Binge drinking has captured media attention in recent years as alcohol poisoning occurred on American college campuses and fraternity houses. Binge drinking, which can take place with or without drinking games, involves ingesting more alcohol than can be safely metabolized by the body.
Binge drinking is defined for males as consuming five or more drinks at a sitting, or four or more drinks among women. The Centers for Disease Control provides the following binge drinking facts:
- One in six adults binge drinks about four times a month, consuming about eight drinks per binge drinking session.
- Although binge drinking is more common among young adults aged 18–34 years, binge drinkers aged 35 years and older report binge drinking more often—an average of 5-6 times per month.
- Approximately 90% of adults who drink excessively report binge drinking in the past 30 days.
- Although college students commonly binge drink, 70% of binge drinking episodes involve adults ages 26 years and older.
- Most people under age 21 who drink alcohol report binge drinking.
- Binge drinking is more common among those with household incomes above $75,000 than among lower income demographics.

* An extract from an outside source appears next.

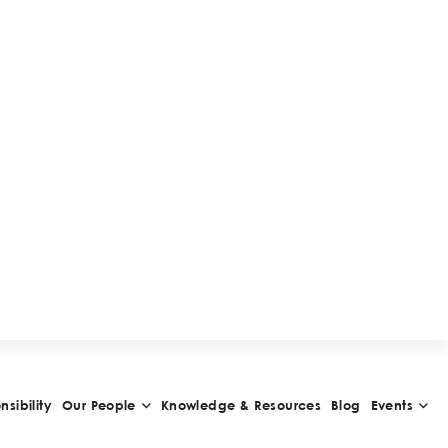
W
A
R
D
S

- The prevalence of binge drinking among men is double that of women.
Binge drinking can result in alcohol poisoning, which is a health emergency that can lead to coma or death. Also, individuals who binge drink may be at a higher risk of developing alcohol dependence later.

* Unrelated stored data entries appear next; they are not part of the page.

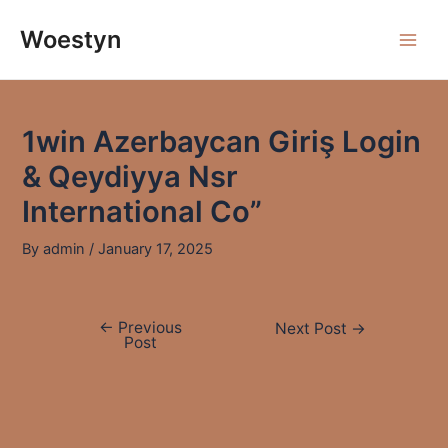
Skip
to
Woestyn
Main
content
Men
1win Azerbaycan Giriş Login
& Qeydiyya Nsr
International Co”
By
admin
/
January 17, 2025
←
Previous
Post
Next Post
→
Post
navigation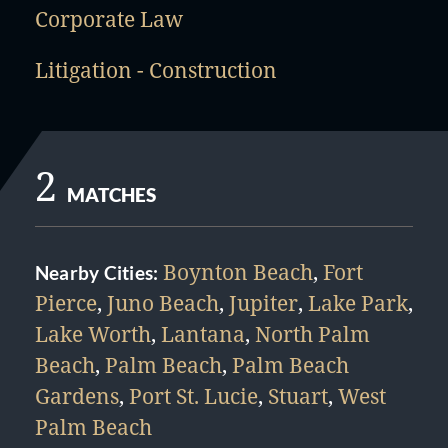
Corporate Law
Litigation - Construction
2
MATCHES
Boynton Beach
,
Fort
Nearby Cities:
Pierce
,
Juno Beach
,
Jupiter
,
Lake Park
,
Lake Worth
,
Lantana
,
North Palm
Beach
,
Palm Beach
,
Palm Beach
Gardens
,
Port St. Lucie
,
Stuart
,
West
Palm Beach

What Is Alcohol Poisoning?
The human body is only capable of metabolizing a certain amount of alcohol per hour. The liver can process about one ounce of liquor, meaning that consuming an excess of that amount will result in the non-metabolized alcohol accumulating in the blood. When the liver, body tissues, and bloodstream become overwhelmed by excessive alcohol it causes toxicity, or poisoning, in the body.
The signs of alcohol poisoning include:
- Fading in and out of consciousness
- Becoming unresponsive
- Having a low body temperature
- Skin becoming cool and clammy, blue-tinged
- Exhibiting mental confusion or stupor
- Breathing slows, having lapses in breathing
- Exhibiting seizures, spasms, or convulsions
- Vomiting while passed out
- Falling into a coma
Treatment for Alcohol Poisoning
When someone has engaged in binge drinking and exhibits some of the symptoms of alcohol poisoning, it is critical that they receive immediate medical attention. Untreated alcohol poisoning can result in asphyxiation due to the individual vomiting and not being able to expel it.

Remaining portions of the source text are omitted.